Há algo deliciosamente subversivo em assistir um filme natalino que recusa a ingestão forçada de boas intenções como quem rejeita panetone com frutas cristalizadas. “Operação Natal” aposta justamente nisso: um espetáculo que embala a doçura típica da data com socos, ironias e criaturas que parecem ter fugido de folclores que o mundo ocidental só lembra quando quer parecer mais culto no Instagram. A premissa, Papai Noel sequestrado e uma missão frenética para recuperá-lo, poderia desabar na caricatura, mas encontra graça ao aceitar o seu próprio exagero como credo. Aqui, o Natal não é um território sagrado; é um parque temático onde mitologias se trombam sem pedir licença.
O filme se diverte ao pincelar referências de tradições nórdicas, alpinas e islandesas, como se dissesse ao espectador: “Você achou que conhecia o Natal? Senta que a renas vão descer quebrando tudo”. Em vez de apostar apenas no brilho dos enfeites, o universo criado parece disposto a mostrar que nem toda a fantasia dessa época pertence a cartões açucarados. Na narrativa, o imaginário coletivo é esticado até quase rasgar, questionando a fé pueril no “espírito natalino” enquanto entrega perseguições, piadas com cheiro de pólvora e duendes que definitivamente não foram treinados para embrulhar presentes.
A dupla protagonista sustenta essa travessia improvável com charme irregular, mas funcional. Não são heróis de manual; guardam ressentimentos, frustrações e a impressão persistente de que suas escolhas nunca estiveram à altura do que esperavam de si mesmos. E é justamente essa falha humana que torna sua jornada minimamente tocante. Eles não partem para salvar o símbolo máximo do Natal por altruísmo iluminado, mas por um misto de culpa, desejo de redenção e teimosia emocional. E quando vacilam, o que fazem com frequência, o filme encontra aí o seu melhor terreno: a comédia confeitada com falhas morais.
Ainda assim, não dá para ignorar algumas escorregadas. Certos elementos digitais parecem inacabados, como se o computador tivesse ido dormir antes de finalizar as texturas. Há criaturas cuja estética flerta perigosamente com o involuntariamente bizarro, arrancando risos onde deveria gerar temor. O humor, por sua vez, às vezes hesita entre a ironia afiada e o comentário mais óbvio. Mas mesmo quando erra, a experiência não degringola; apenas confirma que o filme prefere o ridículo à mediocridade comportada, o que, convenhamos, é uma decisão criativa de respeito.

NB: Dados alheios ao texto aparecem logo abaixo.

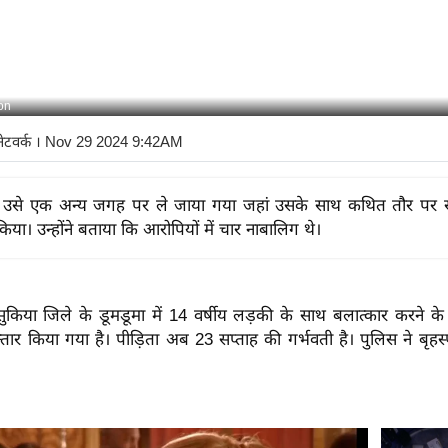
on
नेटवर्क
। Nov 29 2024 9:42AM
 उसे एक अन्य जगह पर ले जाया गया जहां उसके साथ कथित तौर पर सा
िया। उन्होंने बताया कि आरोपियों में चार नाबालिग थे।
किया जिले के डूमडूमा में 14 वर्षीय लड़की के साथ बलात्कार करने के
्तार किया गया है। पीड़िता अब 23 सप्ताह की गर्भवती है। पुलिस ने बृह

“Operação Natal” sabe que jamais receberá a honra de “clássico obrigatório” exibido anualmente antes da ceia. Ele não quer carregar o peso de mensagem profunda, nem reinventar o cinema de ação. O intuito é mais simples e mais libertador: permitir que por duas horas as pessoas larguem a seriedade das metas de fim de ano e aceitem uma aventura absurda onde Papai Noel corre risco real e, ainda assim, tudo continua cheirando a chocolate quente. É como se o filme nos lembrasse que a magia do Natal também pode ser caótica, ruidosa e cheia de piadas de gosto duvidoso, e que talvez seja justamente aí que ela faça sentido.
A crítica especializada torceu o nariz, como se tivesse encontrado glitter na salada, imperdoável. Mas há uma verdade silenciosa: aqueles que entrarem na sessão dispostos a sorrir do próprio ceticismo podem sair genuinamente mais leves. O Natal, afinal, nunca foi sobre coerência narrativa. Foi sempre sobre acreditar, mesmo quando nada ao redor faz sentido. E se esse título celebra o absurdo com entusiasmo suficiente para nos arrancar uma gargalhada honesta, então já cumpriu uma função que muito drama “respeitável” invejaria.